After the group reassembled with new singer Vince Neil, their attempt to reconnect with music involved stripping themselves bare and throwing as many industrial-style tracks onto their album as possible to make everything sound hip. So what we’re left with is a hard rock version of U2’s Achtung Baby with not nearly as many good hooks to go around.
There are still a handful of tunes that cut it out with the posing bullshit and sound finished, but it gets especially hard to listen to when hearing Neil try as hard as he can to sound like an alternative degenerate and can’t help but slide all the way back into his David Lee Roth-isms. The entire premise of Mötley Crüe was a kind of ratty punk band, so they should fit pretty well, but once you’ve done up your hair more than once, there’s no going back to all-natural music.
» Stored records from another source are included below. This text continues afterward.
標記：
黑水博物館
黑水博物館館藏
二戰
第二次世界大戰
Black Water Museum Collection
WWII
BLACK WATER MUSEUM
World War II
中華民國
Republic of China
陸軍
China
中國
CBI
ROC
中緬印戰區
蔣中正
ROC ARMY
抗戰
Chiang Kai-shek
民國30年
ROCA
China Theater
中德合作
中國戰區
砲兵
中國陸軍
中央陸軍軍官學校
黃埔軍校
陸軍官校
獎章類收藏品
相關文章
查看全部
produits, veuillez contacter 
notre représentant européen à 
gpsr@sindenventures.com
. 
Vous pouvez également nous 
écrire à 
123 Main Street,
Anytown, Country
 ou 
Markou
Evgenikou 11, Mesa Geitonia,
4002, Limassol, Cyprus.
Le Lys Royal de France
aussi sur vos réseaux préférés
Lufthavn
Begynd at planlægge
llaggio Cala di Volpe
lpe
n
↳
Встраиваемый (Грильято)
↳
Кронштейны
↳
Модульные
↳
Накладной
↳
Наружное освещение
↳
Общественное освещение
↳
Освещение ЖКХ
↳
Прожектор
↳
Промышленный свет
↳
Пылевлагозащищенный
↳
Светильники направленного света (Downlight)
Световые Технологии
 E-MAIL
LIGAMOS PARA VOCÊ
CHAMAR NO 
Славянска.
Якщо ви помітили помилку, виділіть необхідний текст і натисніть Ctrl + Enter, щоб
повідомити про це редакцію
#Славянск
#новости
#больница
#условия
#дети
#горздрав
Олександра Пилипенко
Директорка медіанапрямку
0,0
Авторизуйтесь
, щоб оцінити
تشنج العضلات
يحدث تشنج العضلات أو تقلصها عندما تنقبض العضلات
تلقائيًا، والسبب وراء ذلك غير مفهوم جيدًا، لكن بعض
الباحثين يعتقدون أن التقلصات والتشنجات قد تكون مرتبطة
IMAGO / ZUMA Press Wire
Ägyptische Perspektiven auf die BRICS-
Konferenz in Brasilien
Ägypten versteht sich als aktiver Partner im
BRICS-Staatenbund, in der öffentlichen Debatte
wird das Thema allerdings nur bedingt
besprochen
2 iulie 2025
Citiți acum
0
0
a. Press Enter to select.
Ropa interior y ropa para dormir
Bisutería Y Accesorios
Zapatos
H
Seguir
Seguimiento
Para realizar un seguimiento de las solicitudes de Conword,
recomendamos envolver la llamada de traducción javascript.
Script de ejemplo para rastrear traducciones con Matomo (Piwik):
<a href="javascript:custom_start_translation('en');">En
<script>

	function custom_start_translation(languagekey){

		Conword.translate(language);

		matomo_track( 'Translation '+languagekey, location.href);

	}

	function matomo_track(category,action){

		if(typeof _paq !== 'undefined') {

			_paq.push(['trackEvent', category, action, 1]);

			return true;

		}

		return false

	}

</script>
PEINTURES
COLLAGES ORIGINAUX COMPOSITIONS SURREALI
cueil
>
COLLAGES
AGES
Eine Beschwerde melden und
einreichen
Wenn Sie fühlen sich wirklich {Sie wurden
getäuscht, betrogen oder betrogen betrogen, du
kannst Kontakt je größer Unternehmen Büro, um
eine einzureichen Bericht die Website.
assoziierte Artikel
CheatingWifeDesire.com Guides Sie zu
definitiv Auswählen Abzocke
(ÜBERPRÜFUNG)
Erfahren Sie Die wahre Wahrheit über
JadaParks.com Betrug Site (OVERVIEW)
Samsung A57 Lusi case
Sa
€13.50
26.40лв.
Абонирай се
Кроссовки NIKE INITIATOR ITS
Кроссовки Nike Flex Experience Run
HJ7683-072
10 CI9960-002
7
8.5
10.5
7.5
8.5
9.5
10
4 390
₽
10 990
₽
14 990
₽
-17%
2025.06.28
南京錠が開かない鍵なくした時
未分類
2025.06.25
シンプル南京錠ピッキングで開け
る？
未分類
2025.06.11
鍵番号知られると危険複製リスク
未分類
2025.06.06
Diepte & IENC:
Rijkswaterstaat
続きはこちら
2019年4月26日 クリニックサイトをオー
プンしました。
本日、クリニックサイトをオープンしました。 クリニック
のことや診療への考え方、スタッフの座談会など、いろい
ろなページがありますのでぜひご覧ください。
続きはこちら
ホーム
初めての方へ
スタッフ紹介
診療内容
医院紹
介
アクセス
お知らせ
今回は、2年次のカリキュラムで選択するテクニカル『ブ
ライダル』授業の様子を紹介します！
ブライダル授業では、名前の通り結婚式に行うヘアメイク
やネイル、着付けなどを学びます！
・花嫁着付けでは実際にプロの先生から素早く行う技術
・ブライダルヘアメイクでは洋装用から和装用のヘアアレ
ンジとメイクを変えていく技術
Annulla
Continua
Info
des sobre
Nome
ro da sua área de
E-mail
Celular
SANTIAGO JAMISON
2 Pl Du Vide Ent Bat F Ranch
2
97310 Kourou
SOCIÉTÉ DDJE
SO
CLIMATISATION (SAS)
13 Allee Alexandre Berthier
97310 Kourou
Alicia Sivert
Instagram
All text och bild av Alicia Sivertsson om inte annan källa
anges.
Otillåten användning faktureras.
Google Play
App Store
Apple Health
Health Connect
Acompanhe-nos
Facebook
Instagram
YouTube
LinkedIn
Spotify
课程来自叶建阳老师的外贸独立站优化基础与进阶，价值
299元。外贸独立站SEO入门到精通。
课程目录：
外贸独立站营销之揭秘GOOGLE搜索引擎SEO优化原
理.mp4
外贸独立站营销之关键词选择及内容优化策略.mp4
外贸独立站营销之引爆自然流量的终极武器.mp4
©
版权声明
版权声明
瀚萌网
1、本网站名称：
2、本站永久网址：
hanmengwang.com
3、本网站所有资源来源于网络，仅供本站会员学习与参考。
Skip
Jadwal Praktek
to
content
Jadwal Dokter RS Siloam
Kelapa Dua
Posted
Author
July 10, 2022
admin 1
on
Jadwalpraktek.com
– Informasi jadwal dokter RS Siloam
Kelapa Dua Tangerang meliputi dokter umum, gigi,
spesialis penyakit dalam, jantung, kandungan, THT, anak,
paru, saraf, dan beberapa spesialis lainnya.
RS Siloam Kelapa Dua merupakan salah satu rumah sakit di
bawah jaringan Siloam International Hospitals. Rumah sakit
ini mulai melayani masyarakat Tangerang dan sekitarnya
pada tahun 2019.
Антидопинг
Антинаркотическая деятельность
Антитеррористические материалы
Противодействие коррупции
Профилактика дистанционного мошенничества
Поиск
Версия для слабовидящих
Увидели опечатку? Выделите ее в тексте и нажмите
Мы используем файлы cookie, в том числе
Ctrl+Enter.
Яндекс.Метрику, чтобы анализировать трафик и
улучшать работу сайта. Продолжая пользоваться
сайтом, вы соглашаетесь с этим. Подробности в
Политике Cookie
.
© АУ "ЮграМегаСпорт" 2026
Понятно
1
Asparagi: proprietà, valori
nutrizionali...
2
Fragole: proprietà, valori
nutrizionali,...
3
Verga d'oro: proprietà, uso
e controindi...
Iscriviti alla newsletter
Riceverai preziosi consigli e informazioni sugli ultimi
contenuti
1. Just Push Play – Aerosmith
Of all the excessive rock bands that survived the 1990s, Aerosmith was one of the few that managed to walk out of the 1990s with dignity. They had already acquired most of their major hits concurrently with the grunge revolution, and even when that fell, their collaborations with Alanis Morrissette producer Glen Ballard at least had a semblance of credibility to them. Success was within their grasp, but Just Push Play is the biggest autocorrect failure that a group has ever done.
Although Aerosmith do have some decent pop songs in their back catalogue, hearing them add the same shimmery production that was reserved for Britney Spears and NSYNC just sounds wrong coming out of them. Joe Perry’s guitar tone was at its best when it sounded a little bit dirty, but hearing his licks on this record sounded like he just found the best clean tones he could find and hoped for the best.
While professional songwriters have worked for the group in the past, bringing in the top hitmakers of the day tends to just feel wrong, especially when they’re trying their hand at being hip with the kids on songs like ‘Trip Hoppin’. ‘Jaded’ did give them one hit, so everything wasn’t a complete wash, but when it comes to the first Aerosmith albums to try, this is a rough exposure to what they were known for.